Audi talents a pour ambition d’accompagner les artistes émergents dans la réalisation de leurs projets. Les œuvres des artistes Marielle Chabal, Grégory Chatonsky et Léonard Martin, présentées pour la première fois dans le cadre de cette exposition, ont été réalisées grâce au soutien du programme.
Jeu de mot sur les faits dits « alternatifs » qui ont envahi les médias et la communication de notre époque, l’exposition alt+R, Alternative Réalité nous rappelle que l’imaginaire demeure le pouvoir des artistes, non pas pour falsifier le réel mais bien pour en proposer des lectures plurielles, au service de notre émancipation et du rafraîchissement de nos horizons.
Lauréates du programme Audi talents, les trois installations présentées au Palais de Tokyo sont des voyages prospectifs dans l’Histoire et les histoires qui façonnent notre époque, celles des nouvelles technologies, des discours sur l’art et d’un avenir affamé de science et de fiction politique.
Dans « Al Qamar », Marielle Chabal nous entraîne dans l’environnement d’une communauté libertaire à l’origine de la fondation, en 2024, de la « Cité de la Lune » (Al Qamar) aux alentours de Jéricho en Palestine. L’installation nous plonge au coeur de cette fiction à laquelle l’artiste travaille depuis plusieurs années, produisant des textes et des objets qui dessinent le contour de cette société nouvelle. Montré ici en avant-première, le projet prend corps dans la réalisation d’un film qui cherche à dénouer les clivages coloniaux mis en place par l’installation même de la communauté d’Al Qamar, dans un territoire de conflits (en l’occurrence, le territoire Palestinien). L’installation présente en regard des maquettes de bâtiments de la cité, des costumes et autres documents et accessoires ayant servi à la réalisation du court-métrage produit avec le soutien de Audi talents.
Avec « Terre seconde », Grégory Chatonsky nous projette dans le futur immédiat des fantasmes d’une intelligence artificielle nourrie de « deep learning », produisant des images et des objets inédits issus des calculs statistiques de la machine.
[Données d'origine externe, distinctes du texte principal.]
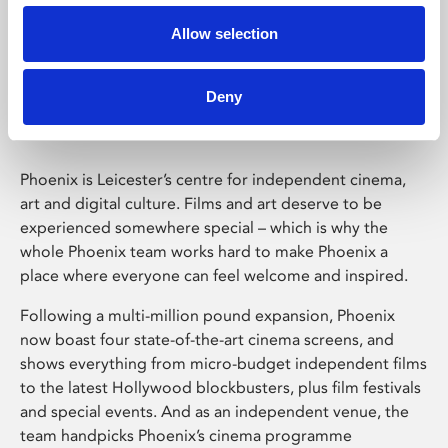
Allow selection
Phoenix Leicester
Deny
Phoenix is Leicester’s centre for independent cinema,
art and digital culture. Films and art deserve to be
experienced somewhere special – which is why the
whole Phoenix team works hard to make Phoenix a
place where everyone can feel welcome and inspired.
Following a multi-million pound expansion, Phoenix
now boast four state-of-the-art cinema screens, and
shows everything from micro-budget independent films
to the latest Hollywood blockbusters, plus film festivals
and special events. And as an independent venue, the
team handpicks Phoenix’s cinema programme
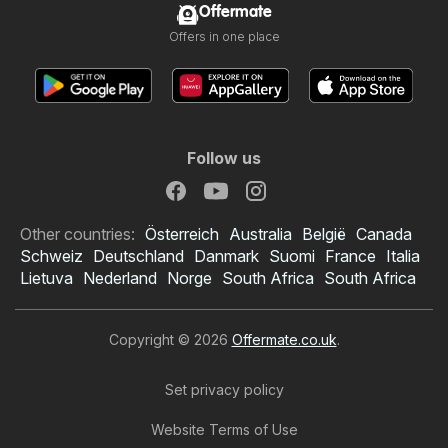
Offermate
Offers in one place
Follow us
Other countries:
Österreich
Australia
België
Canada
Schweiz
Deutschland
Danmark
Suomi
France
Italia
Lietuva
Nederland
Norge
South Africa
South Africa
Copyright © 2026
Offermate.co.uk
.
Set privacy policy
Website Terms of Use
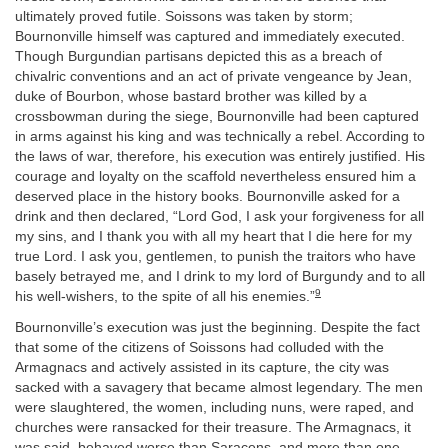
ultimately proved futile. Soissons was taken by storm;
Bournonville himself was captured and immediately executed.
Though Burgundian partisans depicted this as a breach of
chivalric conventions and an act of private vengeance by Jean,
duke of Bourbon, whose bastard brother was killed by a
crossbowman during the siege, Bournonville had been captured
in arms against his king and was technically a rebel. According to
the laws of war, therefore, his execution was entirely justified. His
courage and loyalty on the scaffold nevertheless ensured him a
deserved place in the history books. Bournonville asked for a
drink and then declared, “Lord God, I ask your forgiveness for all
my sins, and I thank you with all my heart that I die here for my
true Lord. I ask you, gentlemen, to punish the traitors who have
basely betrayed me, and I drink to my lord of Burgundy and to all
9
his well-wishers, to the spite of all his enemies.”
Bournonville’s execution was just the beginning. Despite the fact
that some of the citizens of Soissons had colluded with the
Armagnacs and actively assisted in its capture, the city was
sacked with a savagery that became almost legendary. The men
were slaughtered, the women, including nuns, were raped, and
churches were ransacked for their treasure. The Armagnacs, it
was said, behaved worse than Saracens, and more than one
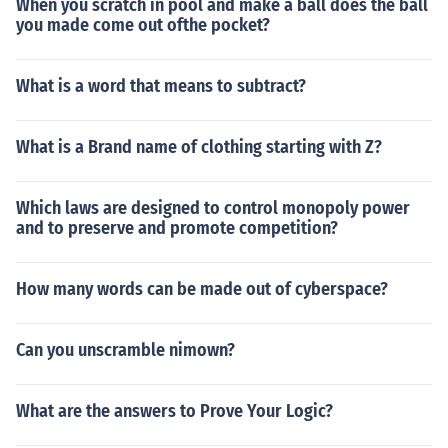
When you scratch in pool and make a ball does the ball
you made come out ofthe pocket?
What is a word that means to subtract?
What is a Brand name of clothing starting with Z?
Which laws are designed to control monopoly power
and to preserve and promote competition?
How many words can be made out of cyberspace?
Can you unscramble nimown?
What are the answers to Prove Your Logic?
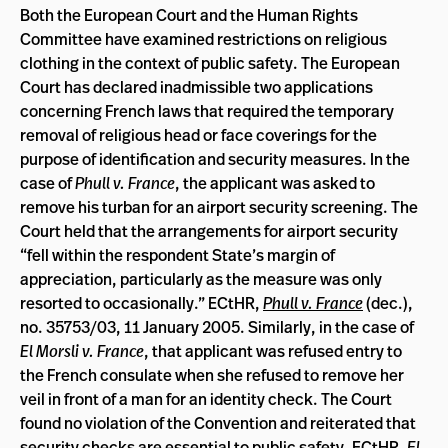
Both the European Court and the Human Rights
Committee have examined restrictions on religious
clothing in the context of public safety. The European
Court has declared inadmissible two applications
concerning French laws that required the temporary
removal of religious head or face coverings for the
purpose of identification and security measures. In the
case of
Phull v. France
, the applicant was asked to
remove his turban for an airport security screening. The
Court held that the arrangements for airport security
“fell within the respondent State’s margin of
appreciation, particularly as the measure was only
resorted to occasionally.” ECtHR,
Phull v. France
(dec.),
no. 35753/03, 11 January 2005. Similarly, in the case of
El Morsli v. France
, that applicant was refused entry to
the French consulate when she refused to remove her
veil in front of a man for an identity check. The Court
found no violation of the Convention and reiterated that
security checks are essential to public safety. ECtHR,
El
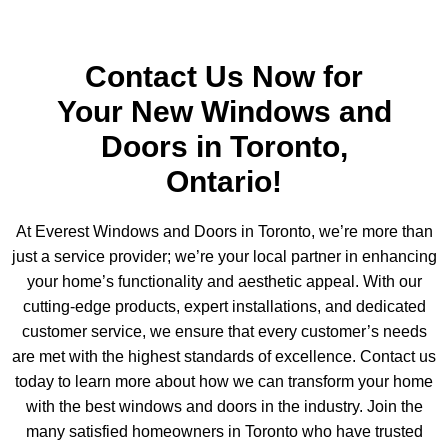
Contact Us Now for
Your New Windows and
Doors in Toronto,
Ontario!
At Everest Windows and Doors in Toronto, we’re more than
just a service provider; we’re your local partner in enhancing
your home’s functionality and aesthetic appeal. With our
cutting-edge products, expert installations, and dedicated
customer service, we ensure that every customer’s needs
are met with the highest standards of excellence. Contact us
today to learn more about how we can transform your home
with the best windows and doors in the industry. Join the
many satisfied homeowners in Toronto who have trusted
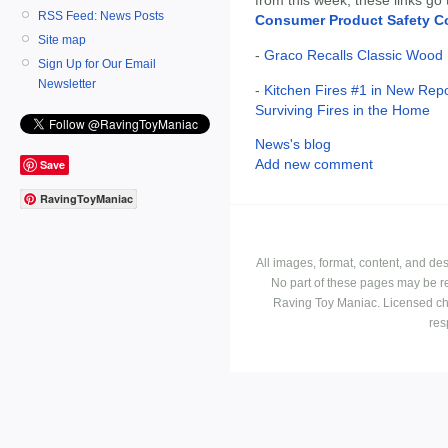
RSS Feed: News Posts
Consumer Product Safety 
Site map
-
Graco Recalls Classic Wood 
Sign Up for Our Email
Newsletter
-
Kitchen Fires #1 in New Rep
Surviving Fires in the Home
News's blog
Add new comment
Save
RavingToyManiac
All images, format, content, and d
No part of these pages may be r
Raving Toy Maniac. Licensed ch
res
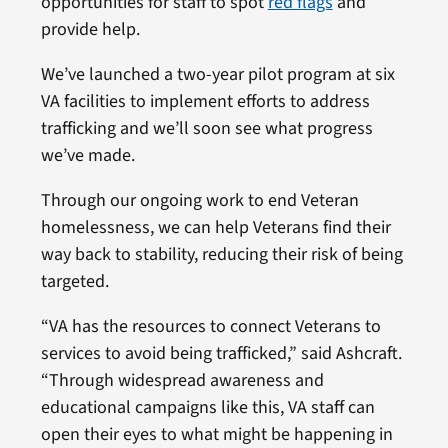
opportunities for staff to spot
red flags
and
provide help.
We’ve launched a two-year pilot program at six
VA facilities to implement efforts to address
trafficking and we’ll soon see what progress
we’ve made.
Through our ongoing work to end Veteran
homelessness, we can help Veterans find their
way back to stability, reducing their risk of being
targeted.
“VA has the resources to connect Veterans to
services to avoid being trafficked,” said Ashcraft.
“Through widespread awareness and
educational campaigns like this, VA staff can
open their eyes to what might be happening in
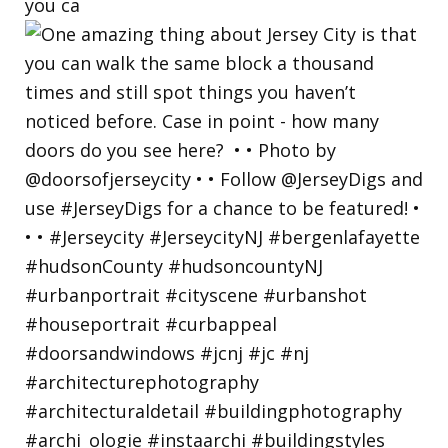
you ca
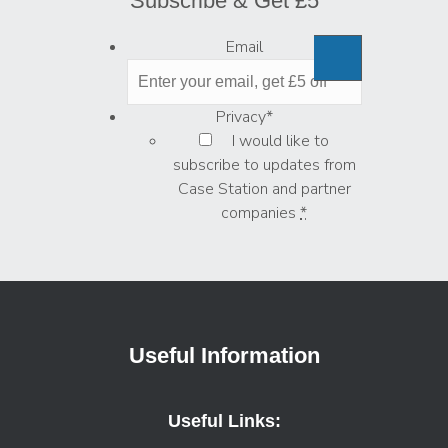
Subscribe & Get £5
Email
Privacy
*
I would like to
subscribe to updates from
Case Station and partner
companies
*
Useful Information
Useful Links:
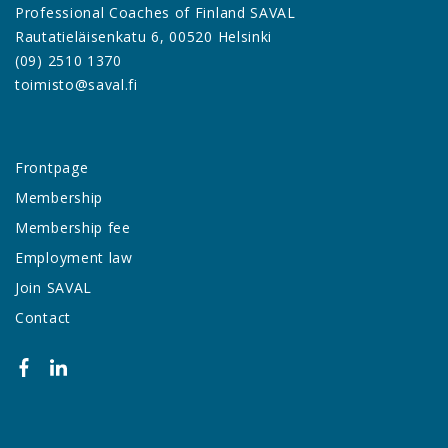
Professional Coaches of Finland SAVAL
Rautatieläisenkatu 6, 00520 Helsinki
(09) 2510 1370
toimisto@saval.fi
Frontpage
Membership
Membership fee
Employment law
Join SAVAL
Contact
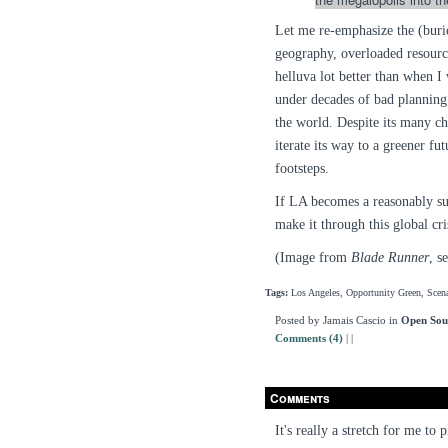
Let me re-emphasize the (buri
geography, overloaded resource
helluva lot better than when I 
under decades of bad planning,
the world. Despite its many ch
iterate its way to a greener fut
footsteps.
If LA becomes a reasonably sust
make it through this global cris
(Image from
Blade Runner
, s
Tags:
Los Angeles, Opportunity Green, Scena
Posted by Jamais Cascio in
Open Sou
Comments (4)
|
|
Comments
It's really a stretch for me to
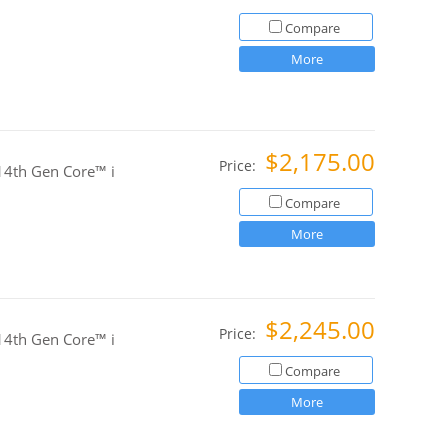
Compare
More
$2,175.00
Price:
4th Gen Core™ i
Compare
More
$2,245.00
Price:
4th Gen Core™ i
Compare
More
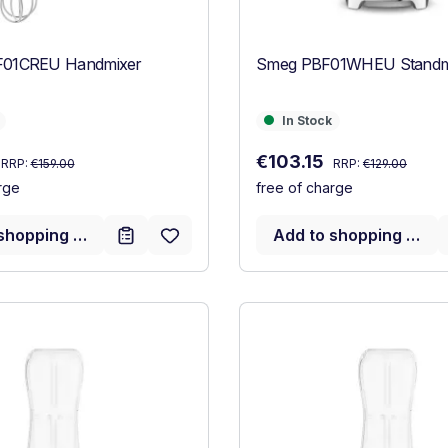
01CREU Handmixer
Smeg PBF01WHEU Standmi
In Stock
In Stock
Regular price:
Regular price:
:
Sale price:
€103.15
RRP:
€159.00
RRP:
€129.00
rge
free of charge
shopping cart
Add to shopping cart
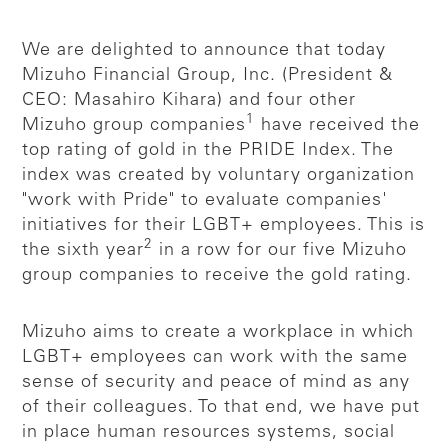
We are delighted to announce that today
Mizuho Financial Group, Inc. (President &
CEO: Masahiro Kihara) and four other
1
Mizuho group companies
have received the
top rating of gold in the PRIDE Index. The
index was created by voluntary organization
"work with Pride" to evaluate companies'
initiatives for their LGBT+ employees. This is
2
the sixth year
in a row for our five Mizuho
group companies to receive the gold rating.
Mizuho aims to create a workplace in which
LGBT+ employees can work with the same
sense of security and peace of mind as any
of their colleagues. To that end, we have put
in place human resources systems, social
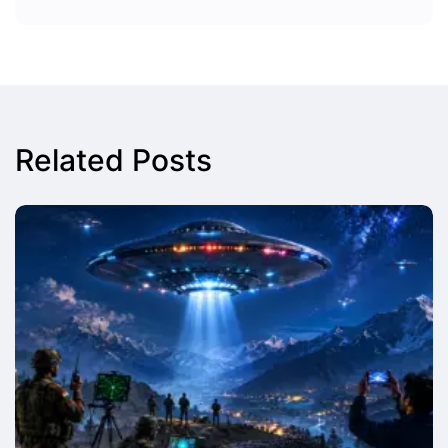
Related Posts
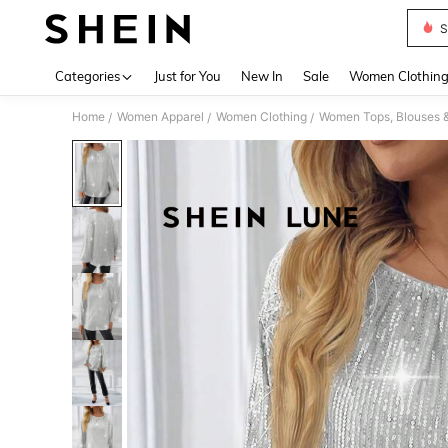
S
Use up 
Categories
Just for You
New In
Sale
Women Clothin
Home
Women Apparel
Women Clothing
Women Tops, Blouses 
/
/
/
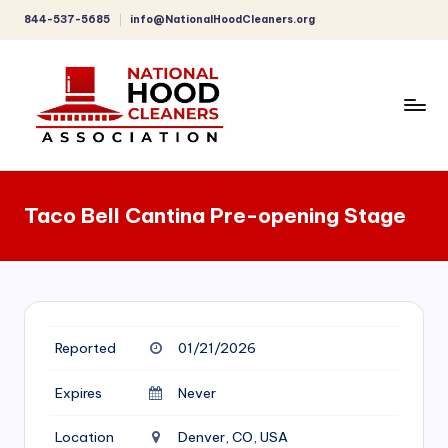
844-537-5685
info@NationalHoodCleaners.org
Skip
to
content
C
o
Taco Bell Cantina Pre-opening Stage
m
p
r
e
Reported
01/21/2026
h
e
Expires
Never
n
Location
Denver, CO, USA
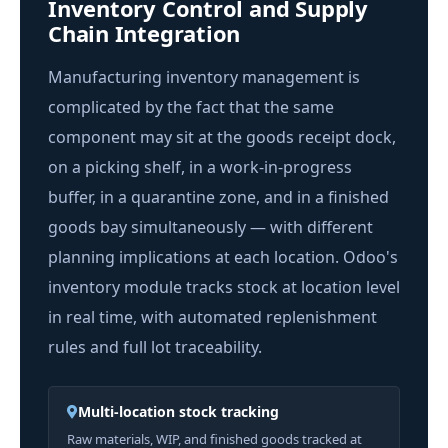
Inventory Control and Supply
Chain Integration
Manufacturing inventory management is
complicated by the fact that the same
component may sit at the goods receipt dock,
on a picking shelf, in a work-in-progress
buffer, in a quarantine zone, and in a finished
goods bay simultaneously — with different
planning implications at each location. Odoo's
inventory module tracks stock at location level
in real time, with automated replenishment
rules and full lot traceability.
Multi-location stock tracking
Raw materials, WIP, and finished goods tracked at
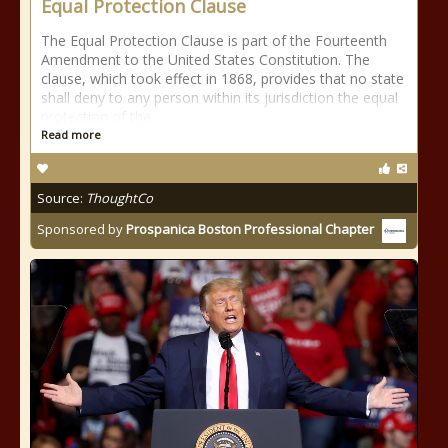
Equal Protection Clause
The Equal Protection Clause is part of the Fourteenth
Amendment to the United States Constitution. The
clause, which took effect in 1868, provides that no state
shall deny to any person within its jurisdiction the equal
protection of the
Read more
Source:
ThoughtCo
Sponsored by
Prospanica Boston Professional Chapter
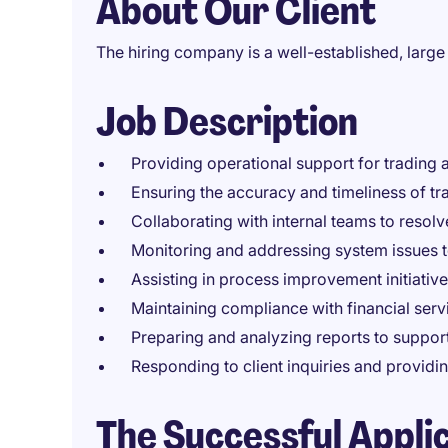
About Our Client
The hiring company is a well-established, large 
Job Description
Providing operational support for trading a
Ensuring the accuracy and timeliness of tr
Collaborating with internal teams to resolve
Monitoring and addressing system issues 
Assisting in process improvement initiative
Maintaining compliance with financial ser
Preparing and analyzing reports to suppo
Responding to client inquiries and providi
The Successful Appli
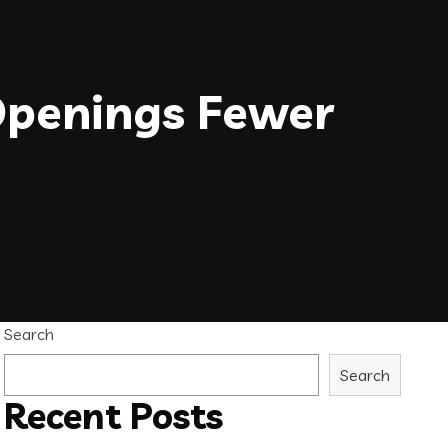
Openings Fewer
Search
Search
Recent Posts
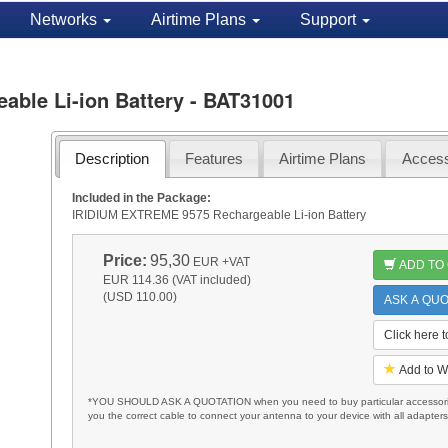
Networks
Airtime Plans
Support
ble Li-ion Battery - BAT31001
Description
Features
Airtime Plans
Access
Included in the Package:
IRIDIUM EXTREME 9575 Rechargeable Li-ion Battery
Price:
95,30
EUR
+VAT
ADD TO
EUR 114.36 (VAT included)
(USD 110.00)
ASK A QUO
Click here 
Add to W
*YOU SHOULD ASK A QUOTATION when you need to buy particular accessories
you the correct cable to connect your antenna to your device with all adapter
Puisant dans le répertoire infini de formes accumulées sur internet, ce réseau récursif de neurones invente en permanence des images qui semblent provenir d’un inconscient collectif. L’ensemble de l’installation nous propose de traverser différentes expériences et expérimentations qui forment le premier état de cette
« Terre seconde » peuplée de chimères numériques.
L’exposition se conclut sur la proposition Picrochole – Le rêve de Paul de Léonard Martin, où l’artiste dresse un portrait fantasmatique de Paolo Uccello, célèbre peintre italien du quattrocento obsédé par la géométrie et dont la « Bataille de San Romano » (1455) a marqué l’histoire de l’art. L’installation dévoile tout d’abord trois grandes marionnettes, des chevaliers comme échappés des peintures du maître, des carcasses poétiques composées de centaines de morceaux de polycarbonate ajustés les uns aux autres et couvertes de signes graphiques. Au centre de l’installation, Léonard Martin présente une « arène » où ces chevaliers reproduits en modèle réduit s’affrontent symboliquement dans une chorégraphie chaotique, tandis que le fond de l’installation propose une vidéo déployée sur trois écrans où ces marionnettes sont mises en scène dans un véritable voyage filmique : pensé comme un assemblage de sonorités liées à ces corps de combattants et aux matériaux qui les protègent, le film est écrit comme un songe où l’artiste a voulu intriquer ces objets-chevaliers dans la substance même du paysage.